What is needed ▸ Repeat the records exactly. Leave out the pictures.

Input records ▸

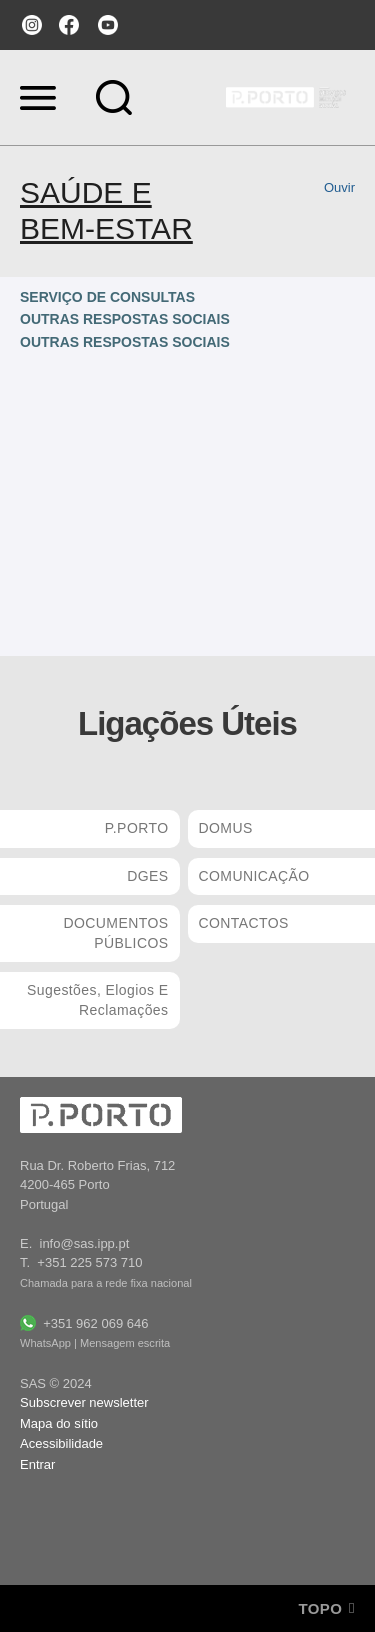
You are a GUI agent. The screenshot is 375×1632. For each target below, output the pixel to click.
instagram (30, 25)
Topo (326, 1608)
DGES (147, 876)
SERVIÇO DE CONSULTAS (107, 297)
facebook (69, 25)
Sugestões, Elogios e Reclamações (97, 1000)
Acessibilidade (61, 1443)
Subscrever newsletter (84, 1402)
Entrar (37, 1464)
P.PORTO (137, 828)
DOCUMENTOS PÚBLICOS (115, 933)
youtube (108, 25)
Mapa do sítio (59, 1423)
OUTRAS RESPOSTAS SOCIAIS (125, 319)
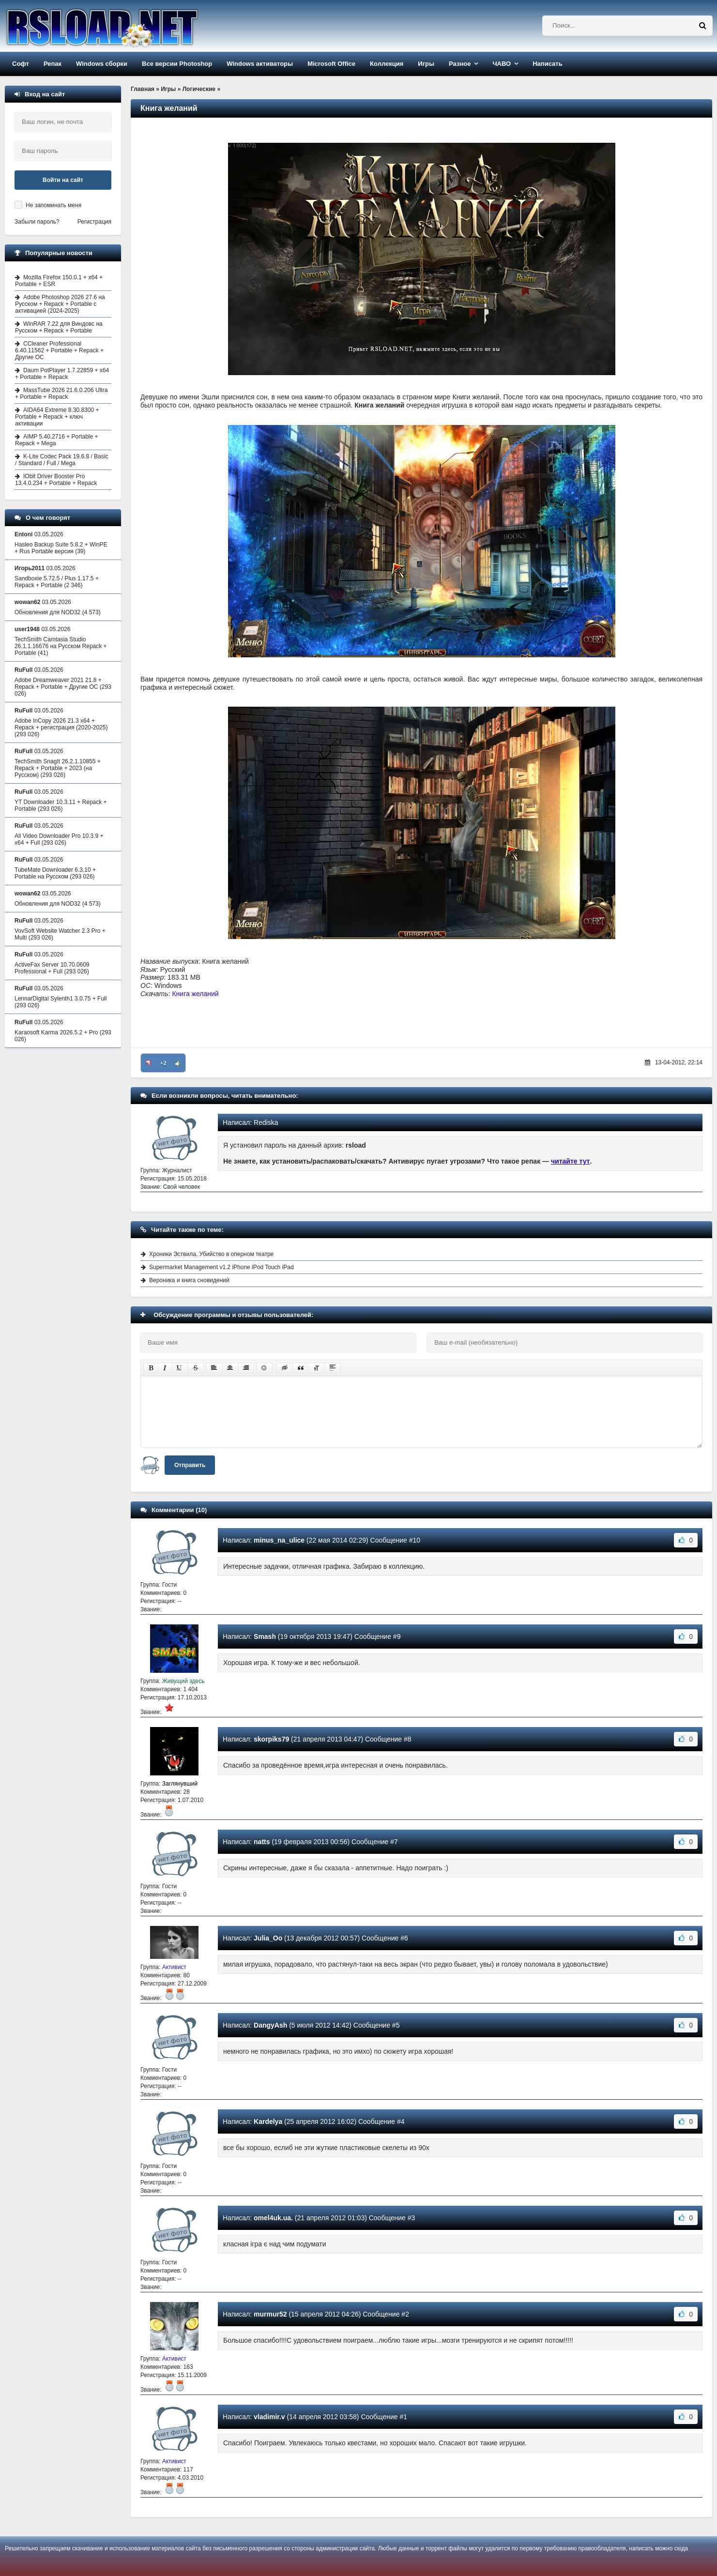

Answer to the problem ▸
You are a GUI agent. The screenshot is 375×1632. For each target below, output the pixel to click.
instagram (30, 25)
Topo (326, 1608)
DGES (147, 876)
SERVIÇO DE CONSULTAS (107, 297)
facebook (69, 25)
Sugestões, Elogios e Reclamações (97, 1000)
Acessibilidade (61, 1443)
Subscrever newsletter (84, 1402)
Entrar (37, 1464)
P.PORTO (137, 828)
DOCUMENTOS PÚBLICOS (115, 933)
youtube (108, 25)
Mapa do sítio (59, 1423)
OUTRAS RESPOSTAS SOCIAIS (125, 319)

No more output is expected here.